The New Labour spin machine hits the buffers

October 30th, 2009

So, is Mr. Kaminski an anti-Semite or is he not? Not the most important question in the world, but one with surprising resonance in the current British political scene. David Miliband denounced this leader of the far-right group in the EU Parliament, to which the Tories have allied themselves, as a neo-Nazi extremist in order to smear the Tories with associating with Jew-baiters and even Holocaust deniers. It now emerges that Kaminski was indeed in his youth a member of the far-right National Revival of Poland party, but that he left it as a teenager and over recent decades has, according to the impeccable witness of the chief Rabbi of Poland, been friendly and supportive towards Israel and the Jewish cause in general.
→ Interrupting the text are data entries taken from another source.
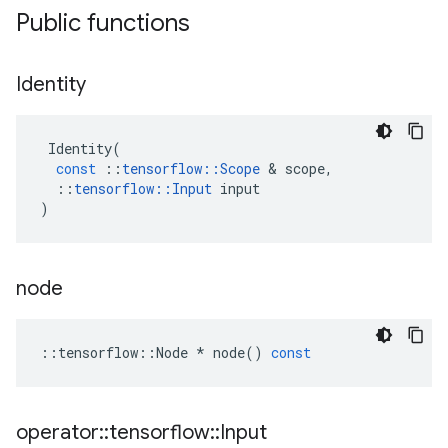
Public functions
Identity
Identity
(
const
::
tensorflow
::
Scope
 & 
scope
,
::
tensorflow
::
Input
input
)
node
::
tensorflow
::
Node
*
node
()
const
operator
::
tensorflow
::
Input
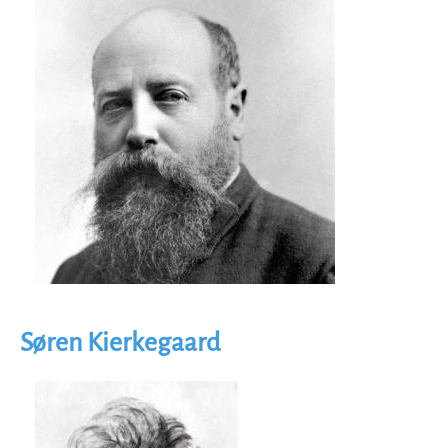
Søren Kierkegaard
Image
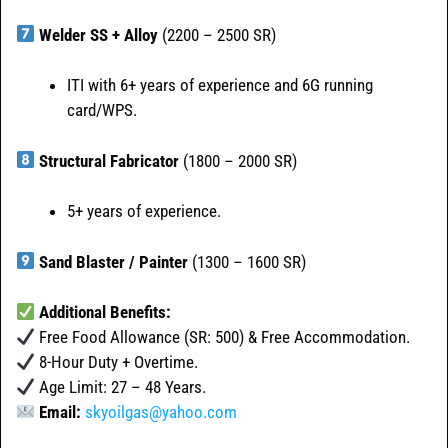
Welder SS + Alloy
(2200 – 2500 SR)
ITI with 6+ years of experience and 6G running
card/WPS.
Structural Fabricator
(1800 – 2000 SR)
5+ years of experience.
Sand Blaster / Painter
(1300 – 1600 SR)
Additional Benefits:
Free Food Allowance (SR: 500) & Free Accommodation.
8-Hour Duty + Overtime.
Age Limit: 27 – 48 Years.
Email:
skyoilgas@yahoo.com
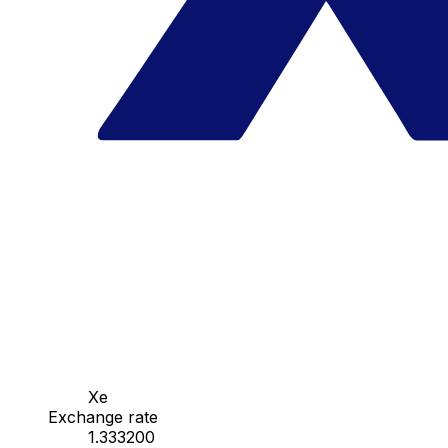
Xe
Exchange rate
1.333200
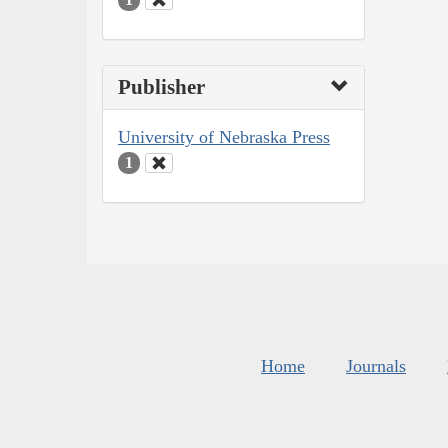
Publisher
University of Nebraska Press
1
Home
Journals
Nor, rather contrary to Miliband’s allegations, would the party he now leads in Poland, according to the chief Rabbi, be regarded as in any way extremist. The New Labour spin machine appears to have been caught out in the act of manipulating the evidence in order to defame its opponents. Nor is this the first time in a long shot that its spinning has got badly out of control.


Most notably of course it was used to persuade us that the invasion and occupation of Iraq was legal. It was used to pretend that the Iraqi regime had WMD (when even MI6 and the security services advised Blair there was no real evidence for this), and that these could be deployed within 45 minutes (without making clear that this referred, if it was not just made up, to conventional battlefield weapons with a short range of some 20 miles). It was used in the dodgy dossier to claim that Iraq tried to buy from Niger 500 tonnes of yellowcake (for the manufacture of nuclear bombs), even though a visit to the country by a former US Ambassador to Niger had proved this was completely bogus, and the UK security services had been thus informed. It was used by Blair when he told the Commons on 25 February 2003 that the defection of Hussein Kamal, Saddam’s son-in-law, in 1995 had revealed “the offensive biological weapons and the full extent of the nuclear programme”, when Newsweek revealed a few weeks later that what he actually said in his debriefing was exactly the opposite, that “all weapons – biological, chemical, missile, nuclear – were destroyed”.
But it’s not just the whole Iraq miasma. New Labour spin and manipulation have been used repeatedly to evade facing up to and admitting uncomfortable truths – to protect BAE from the SFO bribery investigation into the $43bn Al Yamama arms sales to Saudi Arabia by pretending national security was involved, to obtain large-scale party funding from rich donors by concealing the honours granted to obtain it, to keep deals made with Rupert Murdoch and others secret by sidestepping demands for disclosure, to bully the media into accepting No.10′s interpretation of events by otherwise threatening exclusion from inside information, to mention only a few examples. Indeed I can remember my own early experience of this cynical view of truth and honesty when, a few weeks after Blair became leader, I spoke to him about an awkward issue that had arisen in my portfolio and told him it would be quite embarrassing if the press found out about it, to which he replied: “Then you’ll have to lie about it, won’t you?”

One Response to “The New Labour spin machine hits the buffers”

  1. Stephen Newton Says:

    Have you been to the Daily Mail school of sub-editing? Your headline seems to bear no relation to your text.